If you run swconfig dev switch1 show you'll see port 3 uplink with 10Gbit tagged as 3t and whatever port (7, 6, 5, or 4) your LAN is plugged into with the link negotiated speed (in my case 2.5Gbit). Note that port 7 = LAN 1, port 6 = LAN 2, port 5 = LAN 3, and port 4 = LAN 4

root@GL-BE9300:~# swconfig dev switch1 show

Global attributes:

Port 0:

disable: ???

pvid: 1

link: ???

Port 1:

disable: ???

pvid: 1

link: ???

Port 2:

disable: ???

pvid: 1

link: ???

Port 3:

disable: 0

pvid: 1

link: port:3 link:up speed:10000baseT full-duplex

Port 4:

disable: 0

pvid: 1

link: port:4 link:down

Port 5:

disable: 0

pvid: 1

link: port:5 link:down

Port 6:

disable: 0

pvid: 1

link: port:6 link:down

Port 7:

disable: 0

pvid: 1

link: port:7 link:up speed:2500baseT full-duplex txflow rxflow

Port 8:

disable: 0

pvid: 1

link: port:8 link:down

VLAN 1:

ports: 3t 4 5 6 7

root@GL-BE9300:~#
1 Like

I wonder if 10G can be mapped to one port ... ill experiment eith it when my Flint 3 arrive.

While you could redirect the 10GbE to a specific port, you'll still most likely get a maximum speed of 2.5GbE due to the electrical/physical nature of the port. The most you would likely get is unrestricted access to the backplane at 10GbE

1 Like

Quick update on the WAN instability some of us (? - or is it just me?!) hit:

BE-9300 + Virgin-Media Hub 5 — quick WAN update (Jul 2025)

  • Bug Primary 2.5 Gb WAN jack (eth0, Realtek RTL8221) links at 2.5 G but drops 70-90 % packets when cabled straight to a Hub 5 in modem-mode → unusable.
  • Fallback Plug the Hub 5 into the second RJ-45 (eth1, Aquantia AQR113).
    Works rock-solid at 1 Gb (≈ 940 Mb/s), even though the driver falsely says “10 Gb”.
  • Cause (per GL.iNet) Wrong PHY-tuning file loaded for the RTL8221; AQR113 speed reporting also needs a fix.
  • Status I believe Engineers are building a beta firmware to restore full 2.5 Gb on eth0 and correct the speed read-outs.

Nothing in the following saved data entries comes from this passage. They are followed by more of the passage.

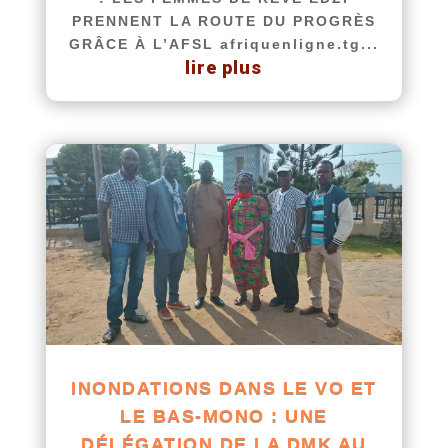
PRENNENT LA ROUTE DU PROGRÈS
GRÂCE À L’AFSL afriquenligne.tg...
lire plus
INONDATIONS DANS LE VO ET
LE BAS-MONO : UNE
DÉLÉGATION DE LA DMK AU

TL;DR Use eth1 for WAN until the patch drops; I’ll post again when a test build is out.

2 Likes

Hi,

It seems that encountered the 2.5G network port speed negotiation compatibility problem in the first network port.
After the network port speed is reduced to 1G, the network is normal. Others Virgin users feedback this method as well.

a bit strange, we're trying to find a Virgin Hub to check this issue locally.

The physical network port 2/3/4/5 is derived from the switch chip, so ethtool eth1 will display 10000Mbps/10Gbps. I'm not sure if this is an issue, will let the R&D to check it out.